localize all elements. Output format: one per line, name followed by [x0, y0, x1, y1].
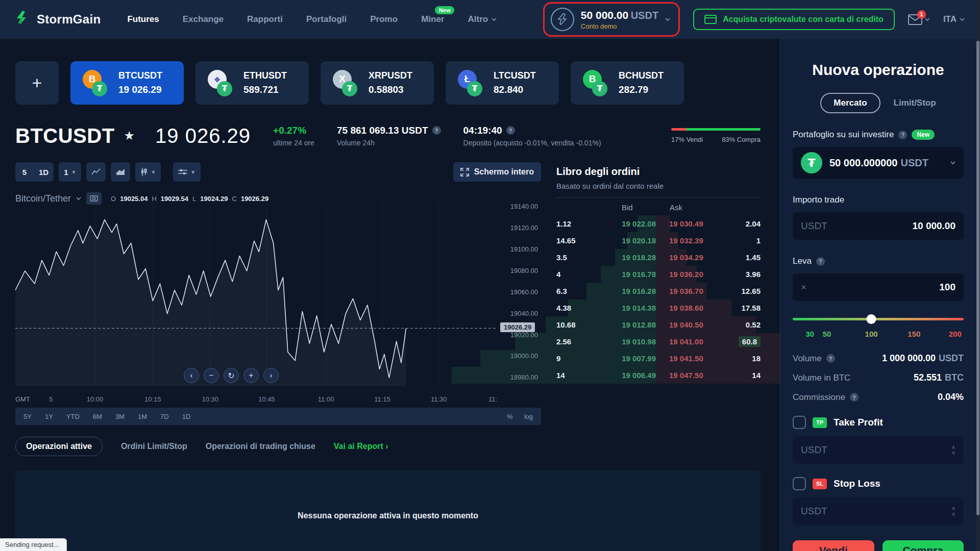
timeframe-5-button[interactable]: 5: [15, 162, 34, 182]
range-button[interactable]: 3M: [115, 413, 125, 420]
slider-label[interactable]: 200: [949, 330, 962, 338]
nav-item[interactable]: Rapporti: [247, 14, 283, 24]
order-book-row[interactable]: 6.3 19 016.28 19 036.70 12.65: [556, 283, 761, 299]
add-instrument-button[interactable]: +: [15, 61, 59, 105]
stormgain-account-icon: [551, 8, 574, 31]
ticker-card[interactable]: B ₮ BTCUSDT 19 026.29: [70, 61, 184, 105]
candlestick-icon: [140, 168, 148, 176]
positions-tab[interactable]: Operazioni attive: [15, 437, 103, 456]
nav-item[interactable]: Altro: [468, 14, 497, 24]
stepper-arrows[interactable]: ∧∨: [951, 445, 955, 455]
order-book-row[interactable]: 9 19 007.99 19 041.50 18: [556, 350, 761, 367]
order-book-row[interactable]: 14.65 19 020.18 19 032.39 1: [556, 232, 761, 249]
percent-scale-button[interactable]: %: [507, 413, 513, 420]
buy-button[interactable]: Compra 19 030.49: [883, 540, 964, 551]
scrollbar-thumb[interactable]: [976, 41, 979, 515]
range-button[interactable]: 1D: [182, 413, 191, 420]
nav-item[interactable]: Promo: [370, 14, 398, 24]
snapshot-camera-icon[interactable]: [86, 192, 102, 205]
positions-tab[interactable]: Ordini Limit/Stop: [121, 442, 187, 451]
leverage-slider[interactable]: [793, 314, 964, 323]
line-chart-type-button[interactable]: [86, 162, 106, 182]
instrument-symbol: BTCUSDT: [15, 124, 115, 147]
log-scale-button[interactable]: log: [524, 413, 533, 420]
price-axis-label: 19120.00: [510, 224, 538, 232]
coin-pair-icon: ◆ ₮: [208, 69, 234, 97]
slider-label[interactable]: 50: [823, 330, 831, 338]
help-icon[interactable]: ?: [850, 393, 859, 402]
range-button[interactable]: 6M: [93, 413, 102, 420]
range-button[interactable]: 7D: [160, 413, 169, 420]
leverage-input[interactable]: × 100: [793, 273, 964, 301]
positions-tab[interactable]: Operazioni di trading chiuse: [206, 442, 315, 451]
order-book-row[interactable]: 4 19 016.78 19 036.20 3.96: [556, 266, 761, 283]
help-icon[interactable]: ?: [816, 257, 825, 266]
take-profit-input[interactable]: USDT ∧∨: [793, 436, 964, 464]
pair-name[interactable]: Bitcoin/Tether: [15, 193, 71, 204]
order-book-row[interactable]: 1.12 19 022.08 19 030.49 2.04: [556, 215, 761, 232]
order-book-row[interactable]: 3.5 19 018.28 19 034.29 1.45: [556, 249, 761, 266]
candlestick-type-select[interactable]: ▼: [135, 162, 161, 182]
bid-price: 19 012.88: [602, 320, 656, 329]
ticker-card[interactable]: B ₮ BCHUSDT 282.79: [571, 61, 684, 105]
buy-crypto-button[interactable]: Acquista criptovalute con carta di credi…: [693, 9, 895, 30]
brand[interactable]: StormGain: [15, 11, 101, 28]
help-icon[interactable]: ?: [506, 126, 515, 135]
stepper-arrows[interactable]: ∧∨: [951, 506, 955, 516]
favorite-star-icon[interactable]: ★: [124, 129, 135, 143]
fullscreen-button[interactable]: Schermo intero: [453, 162, 541, 182]
nav-item[interactable]: Portafogli: [306, 14, 347, 24]
order-book-row[interactable]: 4.38 19 014.38 19 038.60 17.58: [556, 299, 761, 316]
ticker-card[interactable]: ◆ ₮ ETHUSDT 589.721: [195, 61, 309, 105]
help-icon[interactable]: ?: [898, 131, 907, 139]
notifications-mail[interactable]: 1: [908, 14, 930, 25]
nav-item[interactable]: Futures: [127, 14, 159, 24]
slider-label[interactable]: 100: [865, 330, 878, 338]
ticker-card[interactable]: Ł ₮ LTCUSDT 82.840: [446, 61, 559, 105]
reports-link[interactable]: Vai ai Report ›: [334, 442, 388, 451]
amount-input[interactable]: USDT 10 000.00: [793, 212, 964, 240]
take-profit-checkbox[interactable]: [793, 416, 806, 429]
slider-label[interactable]: 150: [908, 330, 920, 338]
chart-nav-button[interactable]: +: [243, 368, 259, 383]
page-scrollbar[interactable]: [976, 0, 980, 551]
nav-item[interactable]: Miner New: [421, 14, 444, 24]
indicators-select[interactable]: ▼: [173, 162, 201, 182]
help-icon[interactable]: ?: [432, 126, 441, 135]
range-button[interactable]: 1M: [138, 413, 147, 420]
range-button[interactable]: 5Y: [23, 413, 32, 420]
ask-price: 19 030.49: [656, 219, 717, 228]
chart-nav-button[interactable]: ›: [263, 368, 279, 383]
ticker-card[interactable]: X ₮ XRPUSDT 0.58803: [321, 61, 434, 105]
area-chart-type-button[interactable]: [111, 162, 130, 182]
chart-nav-button[interactable]: −: [204, 368, 219, 383]
help-icon[interactable]: ?: [826, 354, 835, 363]
range-button[interactable]: 1Y: [45, 413, 53, 420]
bid-volume: 2.56: [556, 337, 602, 346]
stop-loss-checkbox[interactable]: [793, 477, 806, 490]
order-book-row[interactable]: 10.68 19 012.88 19 040.50 0.52: [556, 316, 761, 333]
line-chart-icon: [91, 168, 101, 176]
order-book-row[interactable]: 2.56 19 010.98 19 041.00 60.8: [556, 333, 761, 350]
tab-limit-stop[interactable]: Limit/Stop: [894, 98, 936, 108]
tab-market[interactable]: Mercato: [820, 93, 880, 113]
time-axis[interactable]: 5 10:00 10:15 10:30 10:45 11:00 11:15 11…: [15, 395, 498, 405]
browser-status-text: Sending request...: [0, 538, 67, 551]
stop-loss-input[interactable]: USDT ∧∨: [793, 497, 964, 525]
wallet-select[interactable]: ₮ 50 000.000000USDT: [793, 147, 964, 179]
timeframe-1d-button[interactable]: 1D: [34, 162, 54, 182]
nav-item[interactable]: Exchange: [183, 14, 224, 24]
sell-button[interactable]: Vendi 19 022.08: [793, 540, 874, 551]
chart-nav-button[interactable]: ↻: [224, 368, 239, 383]
language-selector[interactable]: ITA: [943, 14, 965, 24]
order-book-row[interactable]: 14 19 006.49 19 047.50 14: [556, 367, 761, 384]
slider-label[interactable]: 30: [805, 330, 814, 338]
interval-select[interactable]: 1▼: [59, 162, 81, 182]
slider-thumb[interactable]: [867, 314, 876, 324]
range-button[interactable]: YTD: [66, 413, 80, 420]
slider-track[interactable]: [793, 318, 964, 320]
positions-tabs: Operazioni attive Ordini Limit/Stop Oper…: [15, 437, 388, 456]
chart-nav-button[interactable]: ‹: [184, 368, 199, 383]
chart-plot[interactable]: [15, 202, 498, 386]
account-balance-selector[interactable]: 50 000.00 USDT Conto demo: [543, 2, 680, 37]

----------------------------------------

__WHAT YOU NEED TO DO__
Collect each line of the entries that has the word "item", copying it in full.

__YOUR RESPONSE__
nav-item[interactable]: Rapporti: [247, 14, 283, 24]
nav-item[interactable]: Altro: [468, 14, 497, 24]
nav-item[interactable]: Promo: [370, 14, 398, 24]
nav-item[interactable]: Portafogli: [306, 14, 347, 24]
nav-item[interactable]: Futures: [127, 14, 159, 24]
nav-item[interactable]: Miner New: [421, 14, 444, 24]
nav-item[interactable]: Exchange: [183, 14, 224, 24]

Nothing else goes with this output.